Ekraf LAMR Meriahkan Riau Bhayangkara Run 2025 dengan Bubur Lambuk

Ekraf LAMR tampil di Riau Bhayangkara Run 2025 dengan produk UMKM dan bubur lambuk khas Melayu Riau, wujud kolaborasi budaya, ekonomi kreatif, dan kepolisian.

Ekraf LAMR Meriahkan Riau Bhayangkara Run 2025 dengan Bubur Lambuk
Riau Bhayangkara Run 2025: Sinergi Budaya Melayu, Ekraf LAMR, dan Kepolisian Warnai Pekanbaru

LINTASTIMURMEDIA.COM - PEKANBARU — Kemeriahan Riau Bhayangkara Run (RBR) 2025 yang digelar pada Ahad, 13 Juli 2025, bukan sekadar ajang olahraga semata. Acara ini menjelma menjadi momentum kolaboratif yang mempertemukan semangat budaya Melayu, olahraga nasional, dan pemberdayaan ekonomi kreatif lokal, dengan mengusung tema penuh makna: Melindungi Marwah, Menjaga Tuah.

Dalam gelaran penuh energi dan antusiasme tersebut, Ekonomi Kreatif (Ekraf) LAMR Provinsi Riau tampil mencuri perhatian.
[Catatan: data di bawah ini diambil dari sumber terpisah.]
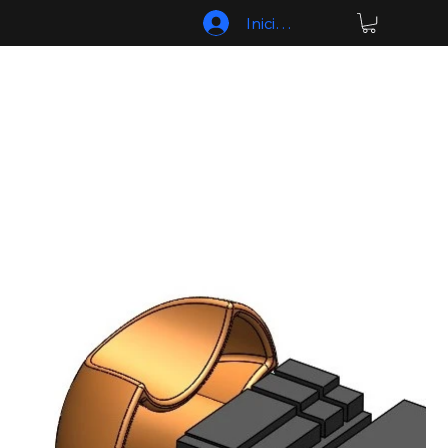
Iniciar sesión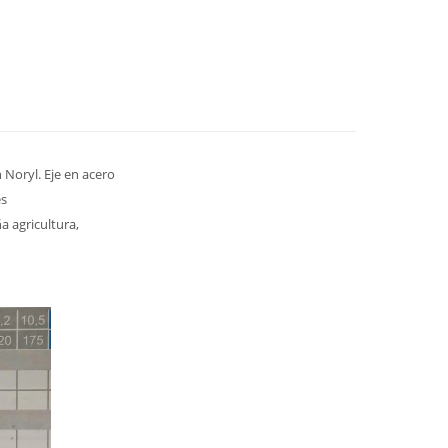
 Noryl. Eje en acero
es
a agricultura,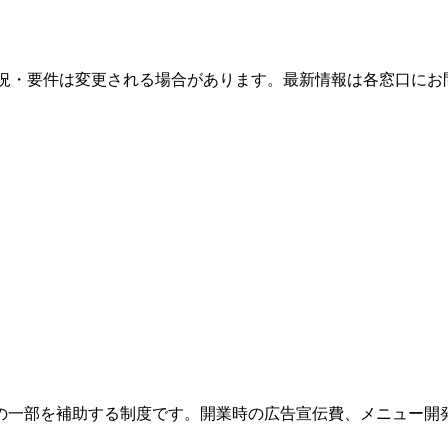
況・要件は変更される場合があります。最新情報は各窓口にお
の一部を補助する制度です。開業時の広告宣伝費、メニュー開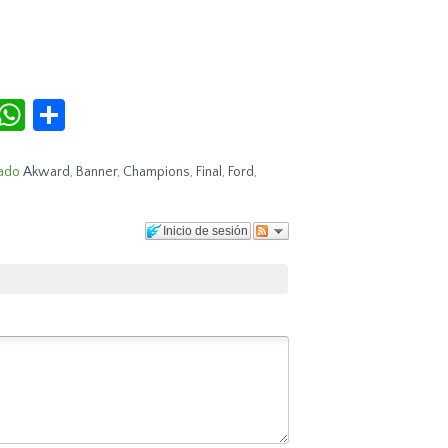
r
terest
Tumblr
WhatsApp
Compartir
ado
Akward
,
Banner
,
Champions
,
Final
,
Ford
,
Inicio de sesión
Bersama Puan LAMR, mereka meramaikan arena Bhayangkara Run dengan menyuguhkan berbagai produk kreatif lokal sekaligus membagikan secara gratis bubur lambuk, kuliner tradisional khas Melayu Riau yang sarat nilai kearifan budaya.

“Kita coba mengolaborasikan budaya dalam ruang publik. Bubur lambuk, makanan khas Melayu, dibagikan secara cuma-cuma kepada seluruh peserta sebagai simbol kekayaan rasa dan identitas,” ujar Ida Rifda, perwakilan Ekraf LAMR sekaligus koordinator kegiatan, Senin (14/7).

Ekonomi Kreatif dan UMKM Riau Tampil Berdaya

Stan Ekraf LAMR disesaki pengunjung yang antusias melihat dan membeli ragam produk lokal, mulai dari kaos bertuliskan “Melindungi Marwah, Menjaga Tuah”, cenderamata, tenun Melayu, hingga makanan tradisional dan oleh-oleh khas buatan tangan para pelaku UMKM Riau. Produk-produk tersebut menjadi cerminan dari kemajuan ekonomi kreatif Riau yang berbasis pada kekuatan budaya lokal.

Sajian bubur lambuk yang dimasak dengan racikan rempah pilihan bukan sekadar kuliner, tapi simbol penghormatan terhadap nilai-nilai warisan budaya. Para peserta RBR 2025 menikmati sajian ini sebagai bentuk sambutan hangat masyarakat adat Riau kepada seluruh kalangan yang hadir.

Dukungan Nyata LAMR terhadap Ekonomi Adat dan Kepolisian

Menurut Ida Rifda, kehadiran Ekraf LAMR dalam event RBR 2025 merupakan bentuk nyata komitmen Lembaga Adat Melayu Riau (LAMR) dalam mendukung pertumbuhan ekonomi masyarakat adat yang berkelanjutan. Terlebih lagi, Ibu Kapolri beserta rombongan turut mengunjungi stan Ekraf LAMR, yang memperlihatkan betapa pentingnya sinergi antara budaya dan institusi negara.

“Kami tak hanya membawa produk, tetapi juga membawa nilai. Bersama Puan LAMR Bidang Ekonomi dan Kreatif, kami mendorong UMKM Riau agar naik kelas tanpa kehilangan akar budaya. Bubur lambuk hari ini bukan hanya untuk disantap, tapi untuk dikenang sebagai warisan rasa Melayu Riau,” jelas Ida Rifda.

Harmoni Budaya dan Aparat Negara di Riau Bhayangkara Run

Lebih jauh, Ida Rifda menegaskan bahwa partisipasi Ekraf LAMR dalam Riau Bhayangkara Run 2025 adalah bentuk nyata kontribusi masyarakat adat Riau dalam membangun ekonomi kreatif berbasis budaya. Kolaborasi ini juga mencerminkan eratnya silaturahmi antara Ekraf LAMR dan institusi Kepolisian yang hadir dengan wajah humanis dan progresif.

Kebudayaan dan Kepolisian bisa berjalan beriringan untuk menghadirkan semangat baru dalam wajah Riau Bhayangkara Run tahun ini. Kami berharap ini menjadi inspirasi bahwa pelestarian budaya dapat sejalan dengan penguatan ekonomi dan ketahanan sosial,” tutup Ida Rifda.